• Task brief: Each record below must be retyped exactly, with nothing left out.

[Opening Listed entries section]

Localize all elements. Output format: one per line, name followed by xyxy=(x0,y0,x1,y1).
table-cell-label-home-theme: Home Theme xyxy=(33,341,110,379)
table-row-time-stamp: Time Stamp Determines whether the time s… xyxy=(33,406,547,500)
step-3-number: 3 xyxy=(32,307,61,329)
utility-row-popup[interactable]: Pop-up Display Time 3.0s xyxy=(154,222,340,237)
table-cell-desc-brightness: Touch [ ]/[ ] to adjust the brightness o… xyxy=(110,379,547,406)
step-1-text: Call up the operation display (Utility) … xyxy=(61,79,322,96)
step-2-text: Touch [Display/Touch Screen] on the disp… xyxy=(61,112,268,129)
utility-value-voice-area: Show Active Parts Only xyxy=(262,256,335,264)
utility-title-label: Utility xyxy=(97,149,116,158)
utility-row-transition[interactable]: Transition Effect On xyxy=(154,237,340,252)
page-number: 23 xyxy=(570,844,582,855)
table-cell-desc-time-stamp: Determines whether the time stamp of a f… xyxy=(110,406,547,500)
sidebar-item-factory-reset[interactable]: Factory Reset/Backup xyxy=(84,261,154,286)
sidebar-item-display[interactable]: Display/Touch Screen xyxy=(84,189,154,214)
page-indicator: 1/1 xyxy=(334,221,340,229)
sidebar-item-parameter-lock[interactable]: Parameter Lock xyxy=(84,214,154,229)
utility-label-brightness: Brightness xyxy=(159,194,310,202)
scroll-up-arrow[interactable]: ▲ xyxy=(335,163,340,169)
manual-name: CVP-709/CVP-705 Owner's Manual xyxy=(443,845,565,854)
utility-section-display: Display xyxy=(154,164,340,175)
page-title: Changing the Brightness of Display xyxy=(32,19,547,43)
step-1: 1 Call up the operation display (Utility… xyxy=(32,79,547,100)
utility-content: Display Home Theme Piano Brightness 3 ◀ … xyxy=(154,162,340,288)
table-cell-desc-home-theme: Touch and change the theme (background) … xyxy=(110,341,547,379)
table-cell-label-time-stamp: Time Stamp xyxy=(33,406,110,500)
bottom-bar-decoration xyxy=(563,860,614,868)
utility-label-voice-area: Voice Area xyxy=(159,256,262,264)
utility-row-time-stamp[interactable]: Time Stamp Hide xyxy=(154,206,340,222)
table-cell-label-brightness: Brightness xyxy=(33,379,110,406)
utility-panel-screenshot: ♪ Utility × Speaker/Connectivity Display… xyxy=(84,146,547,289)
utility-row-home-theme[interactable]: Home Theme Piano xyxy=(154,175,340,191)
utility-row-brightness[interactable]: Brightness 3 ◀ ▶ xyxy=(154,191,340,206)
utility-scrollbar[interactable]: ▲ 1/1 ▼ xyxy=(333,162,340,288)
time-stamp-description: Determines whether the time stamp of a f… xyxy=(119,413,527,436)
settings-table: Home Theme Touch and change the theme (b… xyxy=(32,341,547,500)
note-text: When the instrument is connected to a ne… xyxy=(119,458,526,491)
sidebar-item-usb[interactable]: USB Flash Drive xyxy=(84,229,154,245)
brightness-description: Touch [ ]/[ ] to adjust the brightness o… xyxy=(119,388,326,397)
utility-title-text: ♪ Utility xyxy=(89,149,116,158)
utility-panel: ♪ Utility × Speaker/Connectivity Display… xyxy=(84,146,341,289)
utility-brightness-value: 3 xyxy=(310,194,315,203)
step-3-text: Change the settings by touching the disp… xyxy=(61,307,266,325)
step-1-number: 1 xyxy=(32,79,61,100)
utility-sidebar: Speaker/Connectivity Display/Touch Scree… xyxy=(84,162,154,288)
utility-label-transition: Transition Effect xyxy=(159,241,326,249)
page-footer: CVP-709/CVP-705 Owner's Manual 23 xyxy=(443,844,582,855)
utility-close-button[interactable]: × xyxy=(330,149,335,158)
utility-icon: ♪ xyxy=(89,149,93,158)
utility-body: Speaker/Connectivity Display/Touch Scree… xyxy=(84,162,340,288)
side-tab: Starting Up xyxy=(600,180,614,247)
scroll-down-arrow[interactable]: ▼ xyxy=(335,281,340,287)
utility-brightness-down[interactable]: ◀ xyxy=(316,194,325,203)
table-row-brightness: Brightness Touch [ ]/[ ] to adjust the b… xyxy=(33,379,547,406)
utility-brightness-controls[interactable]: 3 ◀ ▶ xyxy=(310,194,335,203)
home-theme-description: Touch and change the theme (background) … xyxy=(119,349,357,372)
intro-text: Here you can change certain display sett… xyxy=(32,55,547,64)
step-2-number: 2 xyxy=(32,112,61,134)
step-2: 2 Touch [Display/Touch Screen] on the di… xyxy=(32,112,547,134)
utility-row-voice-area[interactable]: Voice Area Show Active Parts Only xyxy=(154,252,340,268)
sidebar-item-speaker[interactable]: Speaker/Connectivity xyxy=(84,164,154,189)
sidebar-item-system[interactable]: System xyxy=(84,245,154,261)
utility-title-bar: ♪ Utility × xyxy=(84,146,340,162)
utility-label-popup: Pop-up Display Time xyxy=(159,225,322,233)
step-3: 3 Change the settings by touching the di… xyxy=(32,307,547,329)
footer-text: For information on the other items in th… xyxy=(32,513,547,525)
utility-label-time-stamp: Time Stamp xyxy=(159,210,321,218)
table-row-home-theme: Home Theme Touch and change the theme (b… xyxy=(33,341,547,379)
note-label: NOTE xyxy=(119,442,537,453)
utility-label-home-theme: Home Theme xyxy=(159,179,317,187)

[Closing Listed entries section]

• Finished exercise:
Localize all elements. Output format: one per line, name followed by xyxy=(x0,y0,x1,y1).
table-cell-label-home-theme: Home Theme xyxy=(33,341,110,379)
table-row-time-stamp: Time Stamp Determines whether the time s… xyxy=(33,406,547,500)
step-3-number: 3 xyxy=(32,307,61,329)
utility-row-popup[interactable]: Pop-up Display Time 3.0s xyxy=(154,222,340,237)
table-cell-desc-brightness: Touch [ ]/[ ] to adjust the brightness o… xyxy=(110,379,547,406)
step-1-text: Call up the operation display (Utility) … xyxy=(61,79,322,96)
step-2-text: Touch [Display/Touch Screen] on the disp… xyxy=(61,112,268,129)
utility-value-voice-area: Show Active Parts Only xyxy=(262,256,335,264)
utility-title-label: Utility xyxy=(97,149,116,158)
utility-row-transition[interactable]: Transition Effect On xyxy=(154,237,340,252)
page-number: 23 xyxy=(570,844,582,855)
table-cell-desc-time-stamp: Determines whether the time stamp of a f… xyxy=(110,406,547,500)
sidebar-item-factory-reset[interactable]: Factory Reset/Backup xyxy=(84,261,154,286)
sidebar-item-display[interactable]: Display/Touch Screen xyxy=(84,189,154,214)
page-indicator: 1/1 xyxy=(334,221,340,229)
sidebar-item-parameter-lock[interactable]: Parameter Lock xyxy=(84,214,154,229)
utility-label-brightness: Brightness xyxy=(159,194,310,202)
scroll-up-arrow[interactable]: ▲ xyxy=(335,163,340,169)
manual-name: CVP-709/CVP-705 Owner's Manual xyxy=(443,845,565,854)
utility-section-display: Display xyxy=(154,164,340,175)
page-title: Changing the Brightness of Display xyxy=(32,19,547,43)
step-1: 1 Call up the operation display (Utility… xyxy=(32,79,547,100)
utility-content: Display Home Theme Piano Brightness 3 ◀ … xyxy=(154,162,340,288)
table-cell-desc-home-theme: Touch and change the theme (background) … xyxy=(110,341,547,379)
table-cell-label-time-stamp: Time Stamp xyxy=(33,406,110,500)
bottom-bar-decoration xyxy=(563,860,614,868)
utility-label-voice-area: Voice Area xyxy=(159,256,262,264)
utility-row-time-stamp[interactable]: Time Stamp Hide xyxy=(154,206,340,222)
table-cell-label-brightness: Brightness xyxy=(33,379,110,406)
utility-panel-screenshot: ♪ Utility × Speaker/Connectivity Display… xyxy=(84,146,547,289)
utility-row-home-theme[interactable]: Home Theme Piano xyxy=(154,175,340,191)
utility-row-brightness[interactable]: Brightness 3 ◀ ▶ xyxy=(154,191,340,206)
utility-scrollbar[interactable]: ▲ 1/1 ▼ xyxy=(333,162,340,288)
time-stamp-description: Determines whether the time stamp of a f… xyxy=(119,413,527,436)
settings-table: Home Theme Touch and change the theme (b… xyxy=(32,341,547,500)
note-text: When the instrument is connected to a ne… xyxy=(119,458,526,491)
sidebar-item-usb[interactable]: USB Flash Drive xyxy=(84,229,154,245)
brightness-description: Touch [ ]/[ ] to adjust the brightness o… xyxy=(119,388,326,397)
utility-title-text: ♪ Utility xyxy=(89,149,116,158)
utility-panel: ♪ Utility × Speaker/Connectivity Display… xyxy=(84,146,341,289)
utility-brightness-value: 3 xyxy=(310,194,315,203)
step-3-text: Change the settings by touching the disp… xyxy=(61,307,266,325)
step-1-number: 1 xyxy=(32,79,61,100)
utility-sidebar: Speaker/Connectivity Display/Touch Scree… xyxy=(84,162,154,288)
utility-label-transition: Transition Effect xyxy=(159,241,326,249)
page-footer: CVP-709/CVP-705 Owner's Manual 23 xyxy=(443,844,582,855)
utility-close-button[interactable]: × xyxy=(330,149,335,158)
utility-icon: ♪ xyxy=(89,149,93,158)
utility-body: Speaker/Connectivity Display/Touch Scree… xyxy=(84,162,340,288)
side-tab: Starting Up xyxy=(600,180,614,247)
scroll-down-arrow[interactable]: ▼ xyxy=(335,281,340,287)
utility-brightness-down[interactable]: ◀ xyxy=(316,194,325,203)
table-row-brightness: Brightness Touch [ ]/[ ] to adjust the b… xyxy=(33,379,547,406)
utility-brightness-controls[interactable]: 3 ◀ ▶ xyxy=(310,194,335,203)
home-theme-description: Touch and change the theme (background) … xyxy=(119,349,357,372)
intro-text: Here you can change certain display sett… xyxy=(32,55,547,64)
step-2-number: 2 xyxy=(32,112,61,134)
step-2: 2 Touch [Display/Touch Screen] on the di… xyxy=(32,112,547,134)
utility-row-voice-area[interactable]: Voice Area Show Active Parts Only xyxy=(154,252,340,268)
sidebar-item-speaker[interactable]: Speaker/Connectivity xyxy=(84,164,154,189)
sidebar-item-system[interactable]: System xyxy=(84,245,154,261)
utility-title-bar: ♪ Utility × xyxy=(84,146,340,162)
utility-label-popup: Pop-up Display Time xyxy=(159,225,322,233)
step-3: 3 Change the settings by touching the di… xyxy=(32,307,547,329)
footer-text: For information on the other items in th… xyxy=(32,513,547,525)
utility-label-time-stamp: Time Stamp xyxy=(159,210,321,218)
table-row-home-theme: Home Theme Touch and change the theme (b… xyxy=(33,341,547,379)
note-label: NOTE xyxy=(119,442,537,453)
utility-label-home-theme: Home Theme xyxy=(159,179,317,187)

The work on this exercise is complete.